Problem statement - Give the data below again exactly, and drop each picture from it.

== Material for this task ==

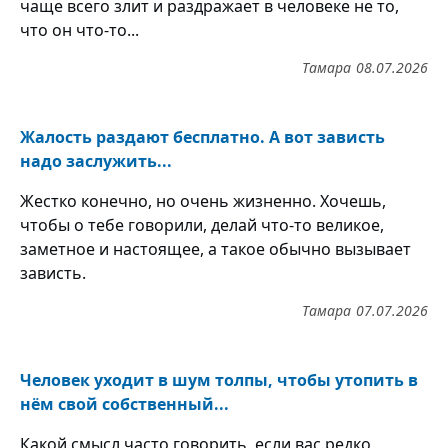
чаще всего злит и раздражает в человеке не то,
что он что-то...
Тамара
08.07.2026
Жалость раздают бесплатно. А вот зависть
надо заслужить...
Жестко конечно, но очень жизненно. Хочешь,
чтобы о тебе говорили, делай что-то великое,
заметное и настоящее, а такое обычно вызывает
зависть.
Тамара
07.07.2026
Человек уходит в шум толпы, чтобы утопить в
нём свой собственный...
Какой смысл часто говорить, если вас редко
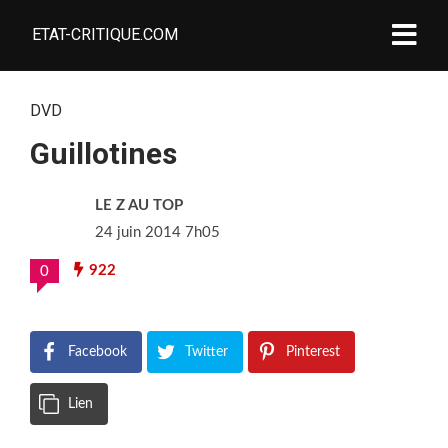
ETAT-CRITIQUE.COM
DVD
Guillotines
LE Z AU TOP
24 juin 2014 7h05
922
0
Facebook
Twitter
Pinterest
Lien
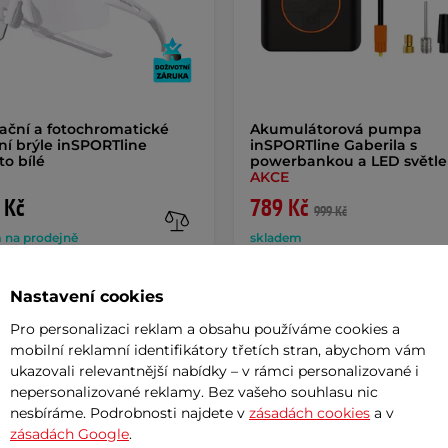
zační a fotochromatické
Akumulátorová pumpa
ní brýle inSPORTline
inSPORTline Gaberila s
to bílé
powerbankou a LED světl
AKCE
 Kč
789 Kč
999 Kč
 na prodejně
skladem
+ Přidat do košíku
+ Přidat do košíku
Nastavení cookies
Pro personalizaci reklam a obsahu používáme cookies a
mobilní reklamní identifikátory třetích stran, abychom vám
ukazovali relevantnější nabídky – v rámci personalizované i
nepersonalizované reklamy. Bez vašeho souhlasu nic
nesbíráme. Podrobnosti najdete v
zásadách cookies
a v
zásadách Google
.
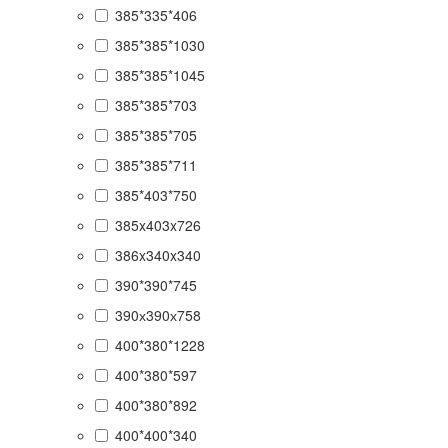
385*335*406
385*385*1030
385*385*1045
385*385*703
385*385*705
385*385*711
385*403*750
385x403x726
386x340x340
390*390*745
390х390х758
400*380*1228
400*380*597
400*380*892
400*400*340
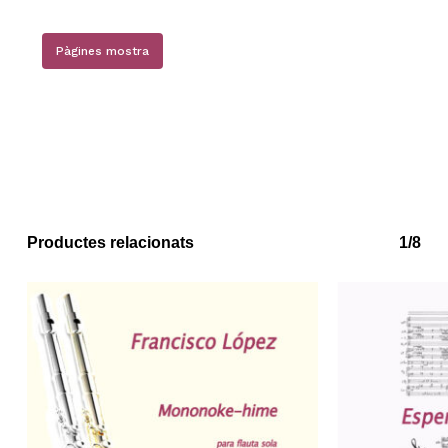
Pàgines mostra
Productes relacionats
1/8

===

Answer section -
чаще всего злит и раздражает в человеке не то,
что он что-то...
Тамара
08.07.2026
Жалость раздают бесплатно. А вот зависть
надо заслужить...
Жестко конечно, но очень жизненно. Хочешь,
чтобы о тебе говорили, делай что-то великое,
заметное и настоящее, а такое обычно вызывает
зависть.
Тамара
07.07.2026
Человек уходит в шум толпы, чтобы утопить в
нём свой собственный...
Какой смысл часто говорить, если вас редко
ETAT-CRITIQUE.COM
DVD
Guillotines
LE Z AU TOP
24 juin 2014 7h05
922
0
Facebook
Twitter
Pinterest
Lien
zační a fotochromatické
Akumulátorová pumpa
ní brýle inSPORTline
inSPORTline Gaberila s
to bílé
powerbankou a LED světl
AKCE
 Kč
789 Kč
999 Kč
 na prodejně
skladem
+ Přidat do košíku
+ Přidat do košíku
Nastavení cookies
Pro personalizaci reklam a obsahu používáme cookies a
mobilní reklamní identifikátory třetích stran, abychom vám
ukazovali relevantnější nabídky – v rámci personalizované i
nepersonalizované reklamy. Bez vašeho souhlasu nic
nesbíráme. Podrobnosti najdete v
zásadách cookies
a v
zásadách Google
.
385*335*406
385*385*1030
385*385*1045
385*385*703
385*385*705
385*385*711
385*403*750
385x403x726
386x340x340
390*390*745
390х390х758
400*380*1228
400*380*597
400*380*892
400*400*340
Pàgines mostra
Productes relacionats
1/8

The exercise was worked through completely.